Just as asset managers recover from the herculean effort of preparing for MiFID II, along comes another rule to adhere to. As of this September, uncleared initial margin rules will hit hundreds of asset managers. The objective is ultimately to make over-the-counter (OTC trades) costlier so that more firms turn towards trading on regulated venues.
The overall impact of these rules is likely to be significant – with numerous asset managers set to manage margin with a large number of counterparties at the same time. One emerging trend is for asset managers to turn towards their prime brokers for clearing services. While this is not exactly new, the rules mean those asset managers with portfolios above €750bn in notional, who have never previously had to post margin, will suddenly have to do so. The year after that (September 2020), the notional threshold drops dramatically to $8bn!

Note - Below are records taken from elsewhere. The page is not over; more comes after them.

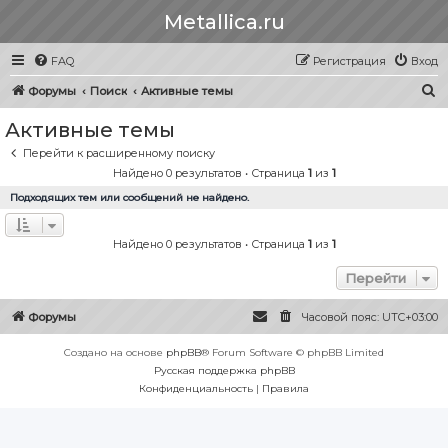
Metallica.ru
FAQ
Регистрация
Вход
П
Форумы
Поиск
Активные темы
о
Активные темы
и
Перейти к расширенному поиску
с
Найдено 0 результатов • Страница
1
из
1
к
Подходящих тем или сообщений не найдено.
Найдено 0 результатов • Страница
1
из
1
Перейти
Форумы
Часовой пояс:
UTC+03:00
Создано на основе
phpBB
® Forum Software © phpBB Limited
Русская поддержка phpBB
Конфиденциальность
|
Правила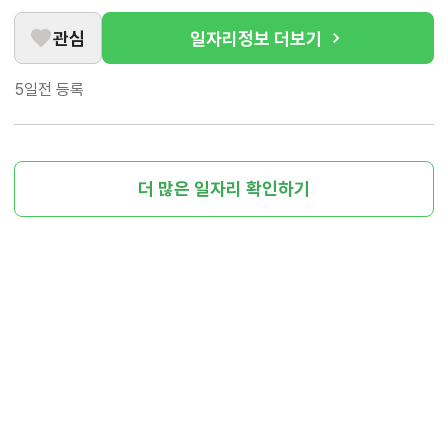
관심
일자리정보 더보기
5일전
등록
더 많은 일자리 확인하기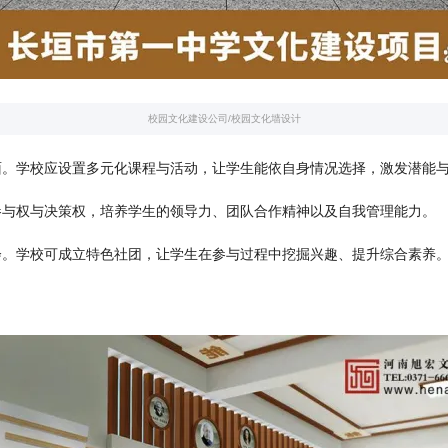
校园文化建设公司
/
校园文化墙设计
面。学校应设置多元化课程与活动，让学生能依自身情况选择，激发潜能
参与权与决策权，培养学生的领导力、团队合作精神以及自我管理能力。
会。学校可成立特色社团，让学生在参与过程中挖掘兴趣、提升综合素养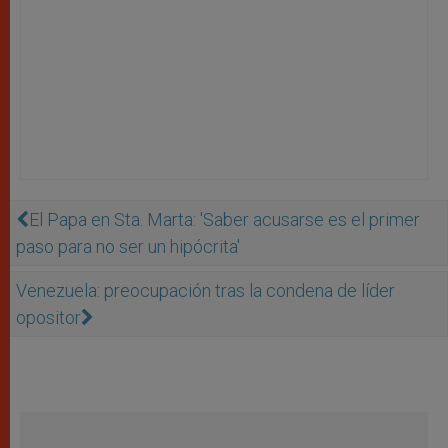
El Papa en Sta. Marta: 'Saber acusarse es el primer
paso para no ser un hipócrita'
Venezuela: preocupación tras la condena de líder
opositor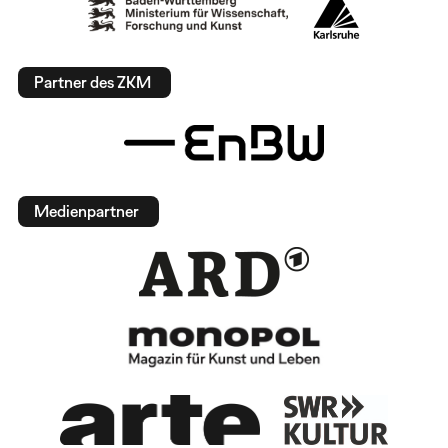
Partner des ZKM
Medienpartner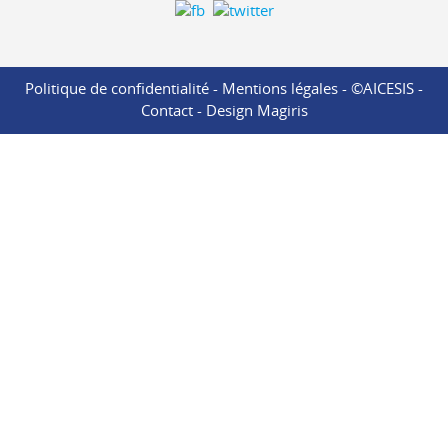
Politique de confidentialité
-
Mentions légales
- ©AICESIS -
Contact
-
Design Magiris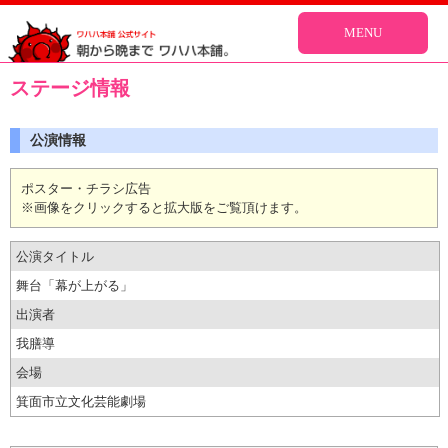
MENU
ステージ情報
公演情報
ポスター・チラシ広告
※画像をクリックすると拡大版をご覧頂けます。
公演タイトル
舞台「幕が上がる」
出演者
我膳導
会場
箕面市立文化芸能劇場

To start with, working with a large number of counterparties means much more operational burden and greater risk when moving collateral. If this wasn’t enough, transaction costs will shoot up and if counterparties are not consolidated, it may lead to more movement of collateral between firms due to non-realization of netting benefits. This could all result in a sharp increase in fees, which may have real consequence on the performance of client accounts.
However, as we witnessed with MiFID II, every regulatory hurdle presents new opportunity for investment and innovation. Despite all the geopolitical uncertainty halting decisions, asset managers will have to find new trading technologies in order to unbundle liquidity from their credit restraints. Not only can unbundling liquidity from credit help solve the primary issue of reducing administrative burden, but it actually adds secondary benefits. These benefits include new access to all forms of liquidity previously out of reach including non-bank liquidity, as well as client-to-client matching models.
While September may seem like a long time away, those asset managers pulled into the upcoming uncleared margin rules regime should either prepare now, or prepare to fail. Those who put their technology spend to best use by splitting off their liquidity from credit restrictions, while also making operational efficiencies, will undoubtably be best placed to weather the initial margin storm in September.